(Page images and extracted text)
• • • • • • •

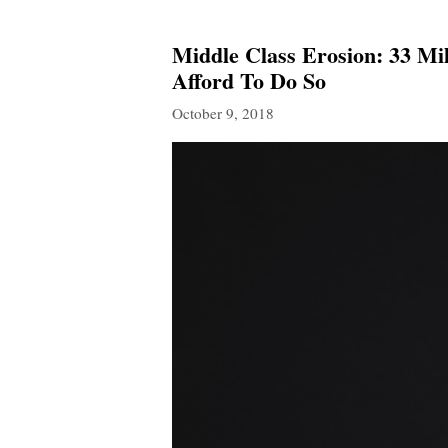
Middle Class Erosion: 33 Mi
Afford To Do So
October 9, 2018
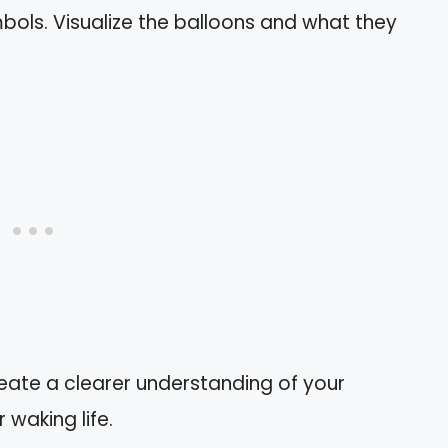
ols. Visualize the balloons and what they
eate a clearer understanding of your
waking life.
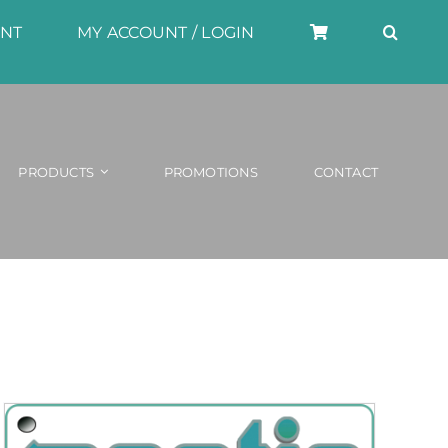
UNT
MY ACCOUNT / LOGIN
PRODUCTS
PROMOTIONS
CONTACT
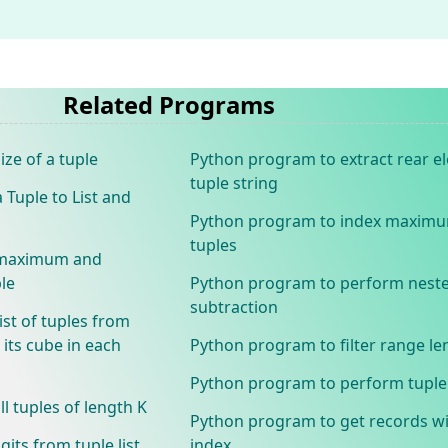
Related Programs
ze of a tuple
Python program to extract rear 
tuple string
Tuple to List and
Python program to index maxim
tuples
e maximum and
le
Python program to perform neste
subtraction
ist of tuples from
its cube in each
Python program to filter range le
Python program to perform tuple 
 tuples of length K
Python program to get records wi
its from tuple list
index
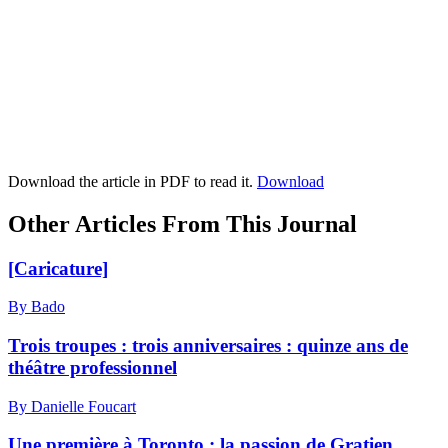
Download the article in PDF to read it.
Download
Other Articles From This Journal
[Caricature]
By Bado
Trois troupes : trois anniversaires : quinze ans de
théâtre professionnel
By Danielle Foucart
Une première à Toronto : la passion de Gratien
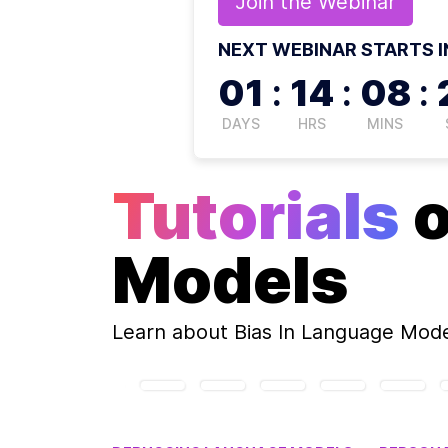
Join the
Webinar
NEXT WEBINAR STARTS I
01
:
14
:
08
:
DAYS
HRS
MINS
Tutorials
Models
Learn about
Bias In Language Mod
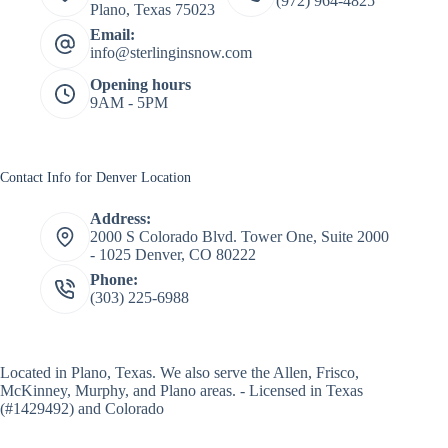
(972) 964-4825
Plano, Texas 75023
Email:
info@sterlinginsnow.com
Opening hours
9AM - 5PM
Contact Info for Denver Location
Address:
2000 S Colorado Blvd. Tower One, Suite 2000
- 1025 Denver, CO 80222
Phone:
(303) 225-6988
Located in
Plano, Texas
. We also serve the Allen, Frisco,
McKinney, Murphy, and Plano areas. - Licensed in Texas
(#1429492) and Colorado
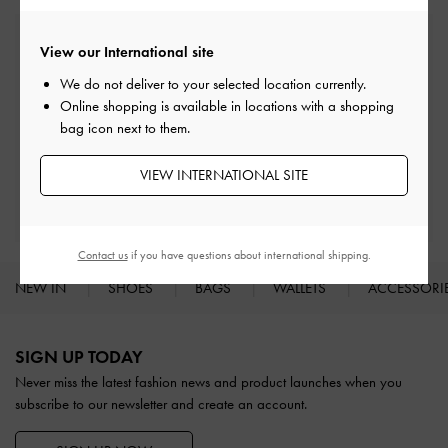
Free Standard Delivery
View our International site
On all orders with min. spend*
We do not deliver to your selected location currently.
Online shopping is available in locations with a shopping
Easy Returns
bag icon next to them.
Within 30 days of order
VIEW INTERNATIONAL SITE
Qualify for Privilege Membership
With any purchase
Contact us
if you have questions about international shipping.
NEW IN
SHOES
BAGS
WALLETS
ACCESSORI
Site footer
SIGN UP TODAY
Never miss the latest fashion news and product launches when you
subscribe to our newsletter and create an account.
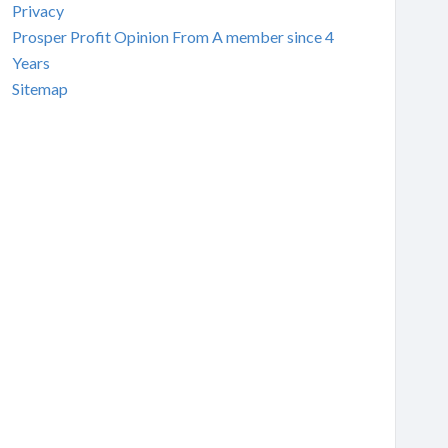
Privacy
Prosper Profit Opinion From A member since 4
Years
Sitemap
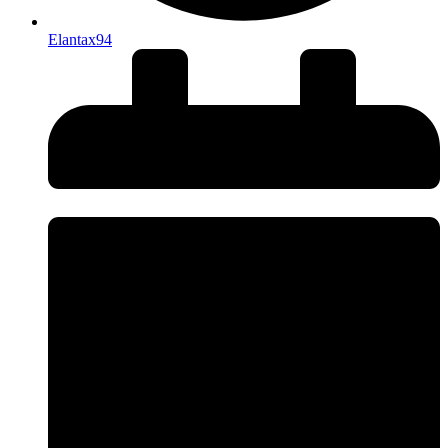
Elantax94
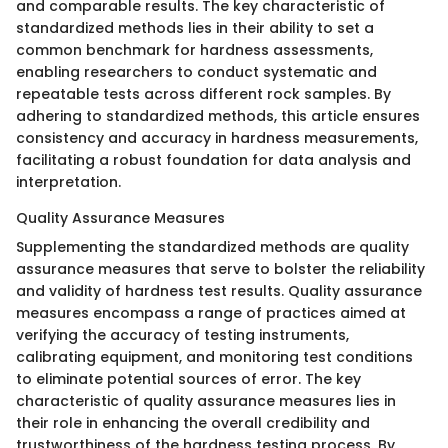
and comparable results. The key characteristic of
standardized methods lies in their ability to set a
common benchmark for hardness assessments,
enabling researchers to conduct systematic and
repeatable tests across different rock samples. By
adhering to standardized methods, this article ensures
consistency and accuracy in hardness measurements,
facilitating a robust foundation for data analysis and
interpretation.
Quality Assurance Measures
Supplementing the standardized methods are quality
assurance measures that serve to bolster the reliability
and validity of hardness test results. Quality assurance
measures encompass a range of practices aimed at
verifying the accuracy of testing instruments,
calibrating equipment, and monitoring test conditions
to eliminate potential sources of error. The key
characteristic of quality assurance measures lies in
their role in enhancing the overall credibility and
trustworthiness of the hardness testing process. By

• • • • • • •

Assigned task
Reproduce all lines from the records above that include the word "lies".

Output
standardized methods lies in their ability to set a
characteristic of quality assurance measures lies in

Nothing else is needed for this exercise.